Making Amsterdam (even) smarter
An initiative known as Amsterdam Smart City (ASC) is working on tech-driven solutions to the city’s most pressing urban challenges, including mobility and the transition to renewable energy. As explained by Ger Baron, the Chief Technology Officer of the City of Amsterdam and the head of ASC, the ASC provides the connectivity, energy and data necessary for start-ups and entrepreneurs to develop their solutions. With about 100 partners, including businesses, local authorities, research institutes and the city’s own residents, they are currently working on more than 90 innovative projects.
An example is the collaboration with the Amsterdam ArenA stadium, where real-time traffic information data will help improve mobility. Other projects focus on energy-saving lighting, public WiFi and even a self-steering garbage-collection boat to keep the city’s canals clean. Amsterdam aspires to have the best energy system of all the world’s capitals, and this ambition will benefit from its existing ecosystem of companies that combine their expertise in areas such as IT, electronics and energy.
Amsterdam's Knowledge Mile
Amsterdam’s Wibautstraat is known as the Knowledge Mile, because it has more students than any other street in the city. This dense concentration of students can help connect the creativity and technology of tomorrow with the urban challenges of today. And Amsterdam’s Knowledge Mile is about to get even smarter: Matthijs ten Berge, director of the Amsterdam Creative Industries Network (ACIN), plans to turn this two-kilometre stretch of road into an ‘applied research ecosystem’, a living laboratory where urban issues can be tackled.
The ACIN acts as an interface between the area’s industries, government bodies and educational organisations. One example is the Refugee Company, a startup that connects refugees with jobs, giving them a chance to work as they await their legal status. The project has already helped set up a cheese factory in one refugee camp. Another collaboration, with the Amsterdam University of Applied Sciences, is the Amstelhuis, a home for able-bodied seniors. This privately run facility provides affordable rental apartments, and residents are encouraged to become more independent, for example via lessons on using an iPad, Skype or the Dutch train system.
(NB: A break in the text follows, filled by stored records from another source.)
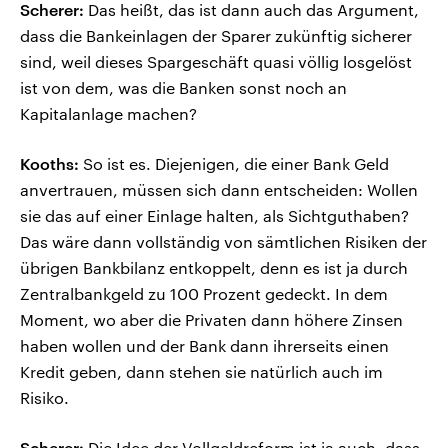
Scherer:
Das heißt, das ist dann auch das Argument,
dass die Bankeinlagen der Sparer zukünftig sicherer
sind, weil dieses Spargeschäft quasi völlig losgelöst
ist von dem, was die Banken sonst noch an
Kapitalanlage machen?
Kooths:
So ist es. Diejenigen, die einer Bank Geld
anvertrauen, müssen sich dann entscheiden: Wollen
sie das auf einer Einlage halten, als Sichtguthaben?
Das wäre dann vollständig von sämtlichen Risiken der
übrigen Bankbilanz entkoppelt, denn es ist ja durch
Zentralbankgeld zu 100 Prozent gedeckt. In dem
Moment, wo aber die Privaten dann höhere Zinsen
haben wollen und der Bank dann ihrerseits einen
Kredit geben, dann stehen sie natürlich auch im
Risiko.
Scherer:
Die Idee der Vollgeldreform ist ja auch, dass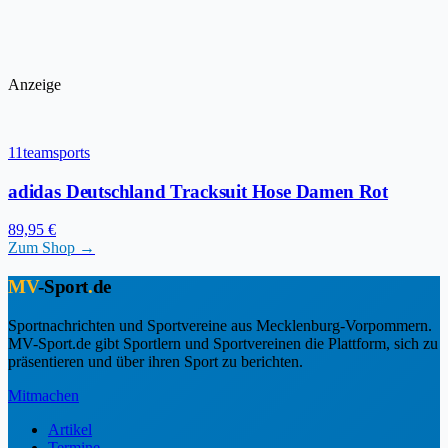
Anzeige
11teamsports
adidas Deutschland Tracksuit Hose Damen Rot
89,95 €
Zum Shop →
MV
-Sport
.
de
Sportnachrichten und Sportvereine aus Mecklenburg-Vorpommern.
MV-Sport.de gibt Sportlern und Sportvereinen die Plattform, sich zu
präsentieren und über ihren Sport zu berichten.
Mitmachen
Artikel
Termine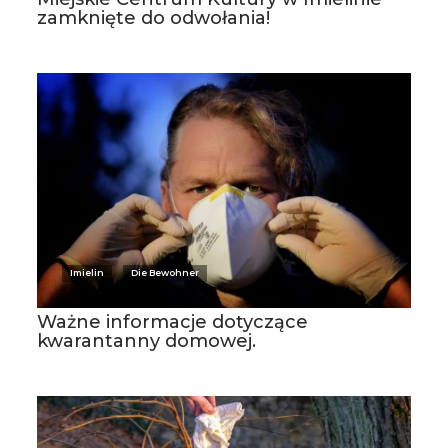
zamknięte do odwołania!
Imielin
Die Bewohner
Ważne informacje dotyczące
kwarantanny domowej.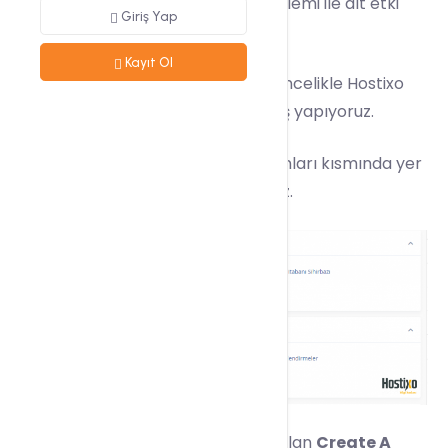
üzerinden subdomain oluşturma işlemi ile alt etki
Giriş Yap
alanı oluşturabilirsiniz.
Kayıt Ol
Subdomain oluşturma işlemi için öncelikle
Hostixo
kullanıcı panelimizde
cPanel
’e giriş yapıyoruz.
Ardından cPanel üzerinde Etki Alanları kısmında yer
alan
Etki Alanları
linkine tıklıyoruz.
Gelen ekranda sağ bölümde yer alan
Create A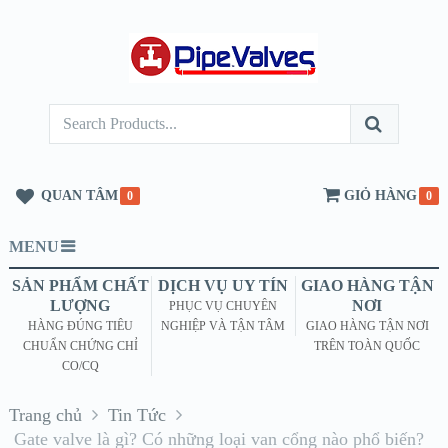
QUAN TÂM
GIỎ HÀNG
0
0
MENU
SẢN PHẨM CHẤT
DỊCH VỤ UY TÍN
GIAO HÀNG TẬN
LƯỢNG
NƠI
PHỤC VỤ CHUYÊN
HÀNG ĐÚNG TIÊU
NGHIỆP VÀ TẬN TÂM
GIAO HÀNG TẬN NƠI
CHUẨN CHỨNG CHỈ
TRÊN TOÀN QUỐC
CO/CQ
Trang chủ
Tin Tức
Gate valve là gì? Có những loại van cổng nào phổ biến?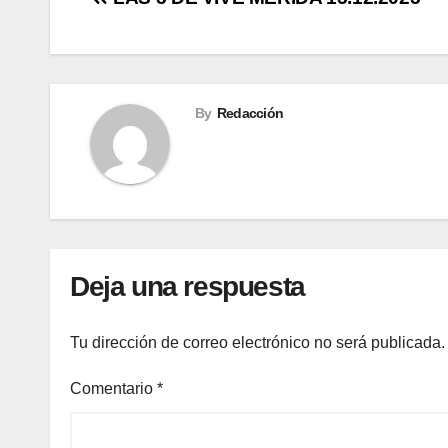
Navegación
de
entradas
By
Redacción
Deja una respuesta
Tu dirección de correo electrónico no será publicada.
Comentario
*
Mastering the science of water
Another example of the city as a living lab is the new consortium known as Amsterdam Water Science, which brings together two university communities, local water authorities and businesses. Together they innovate in the field of water science, and Amsterdam and its water-rich environment serve as a testing ground for the group’s research and education. Dr Elco Koks, for example, has been looking into the effects of extreme weather events on the Port of Amsterdam. His work considers a wide variety of ‘what if’ scenarios, which may also be of use to other regions and cities, as well as across different businesses, such as oil companies and data centres.